=== TASK TO COMPLETE ===
Beginning with the line containing "Nahrungsergänzungsmittel außerhalb der", give every line again exactly as it is, ending with the last line of the entries.

Stored items:
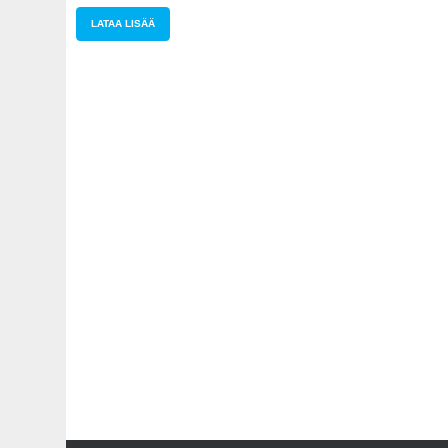
LATAA LISÄÄ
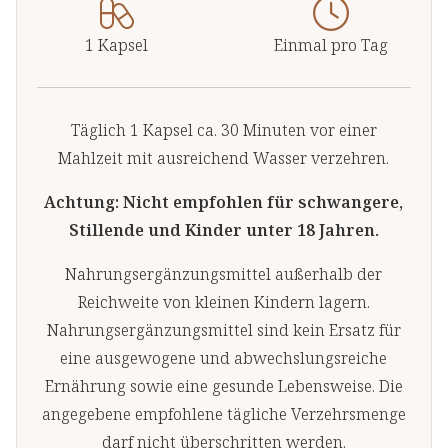
1 Kapsel
Einmal pro Tag
Täglich 1 Kapsel ca. 30 Minuten vor einer
Mahlzeit mit ausreichend Wasser verzehren.
Achtung: Nicht empfohlen für schwangere,
Stillende und Kinder unter 18 Jahren.
Nahrungsergänzungsmittel außerhalb der
Reichweite von kleinen Kindern lagern.
Nahrungsergänzungsmittel sind kein Ersatz für
eine ausgewogene und abwechslungsreiche
Ernährung sowie eine gesunde Lebensweise. Die
angegebene empfohlene tägliche Verzehrsmenge
darf nicht überschritten werden.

=== ANSWER SPACE ===
Nahrungsergänzungsmittel außerhalb der
Reichweite von kleinen Kindern lagern.
Nahrungsergänzungsmittel sind kein Ersatz für
eine ausgewogene und abwechslungsreiche
Ernährung sowie eine gesunde Lebensweise. Die
angegebene empfohlene tägliche Verzehrsmenge
darf nicht überschritten werden.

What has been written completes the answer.